Sherilyn Chung has a need for speed. And now that the 16-year-old speed skater with the Port Coquitlam Lightning has had a taste of national competition, she hungers for more.
Sherilyn Chung
Sherilyn Chung checks her speed skates prior to a training session at Planet Ice in Coquitlam. The 16-year-old skater with the Port Coquitlam Lightning Speed Skating Club will be competing at the BC Winter Games in Kamloops later this month before she heads to Calgary for a selection camp for Canada's junior development team.

Sherilyn Chung has a need for speed. And now that the 16-year-old speed skater with the Port Coquitlam Lightning has had a taste of national competition, she hungers for more.

Last December Chung was the only speed skater from British Columbia to compete at the Canadian junior short track championships in Saguenay, Quebec. She finished 27th out of 32 skaters but seeing the level of dedication and commitment among the sport’s top young athletes from Quebec and other eastern provinces was an eye-opening experience.

“Everyone there was so into speed skating,” Chung said. “It fired me up.”

In March, Chung will be able to put some of the lessons she learned back east to the test when attends a selection camp in Calgary for Canada’s junior development team — essentially the next generation of top skaters being groomed for international competition.
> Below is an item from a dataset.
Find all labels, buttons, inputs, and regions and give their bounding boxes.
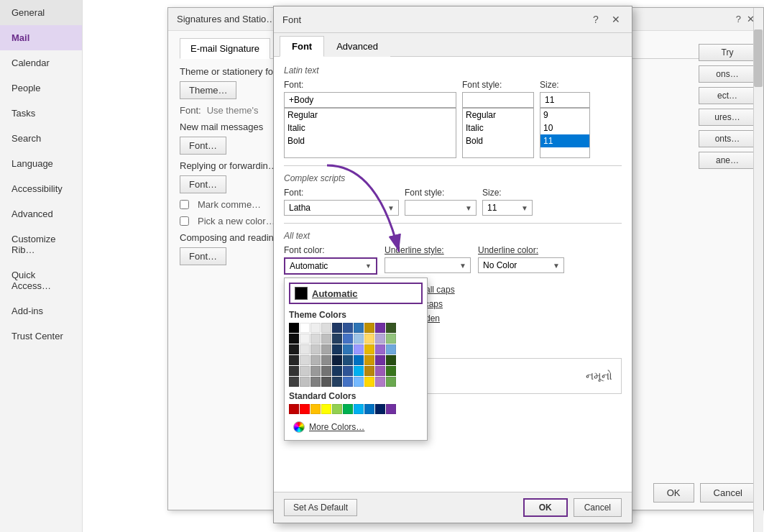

It’s a long stride from when Chung first pulled on the long blades seven years ago because hockey was more about passing the puck and figure skating was too slow to apply her newly-learned skating ability. But watching the short track competition on TV from the 2010 Winter Olympics in Vancouver got her attention.

“That’s what I’m looking for,” Chung said. “I wanted a sport that goes really fast. It’s really cool to go so fast.”

So she signed up with the Lightning, a small club that trains out of the Port Coquitlam Rec Centre and Planet Ice in Coquitlam.

Putting on speed skates for the first time, with their blades that stretch from 15 to 18 inches., was enthralling.

“You can’t fall forward or backward,” Chung said.

She threw herself into the sport, learning technique and strategies by watching older, more experience skaters at practice and inter-club meets.

“I found it really interesting,” Chung said. “You have to make a lot of quick decisions.”

In 2016, Chung won five gold medals at the BC Winter Games in Penticton, an achievement that’s made her one of the “poster competitors” featured on ads and print material promoting this year’s event in Kamloops that runs from Feb. 22 to 25.

Chung will be there, of course, but the Grade 11 student who attends Heritage Woods secondary school, admits she’s already looking ahead to March in Calgary, where she’ll be reunited with some of the skaters she competed against at the junior nationals. And that will force her to elevate her game yet again.

Because on the speed skating map of Canada, British Columbia is pretty much a hinterland compared to Quebec, where speed skating programs are available in some high schools. Chung said she has much to learn and she intends to be a sponge.

“The racing experience is so different,” she said. “You gain exposure to racing tactics like waiting in the back to move your way up instead of always skating from the front.”

But the thrill remains universal.

“When you skate so fast it’s like you’re flying on the ice,” Chung said. “I find joy in it.”

Feb. 16, 2018: An earlier version of this article gave the incorrect length of speed skates blades. The correct length is 15-18 inches.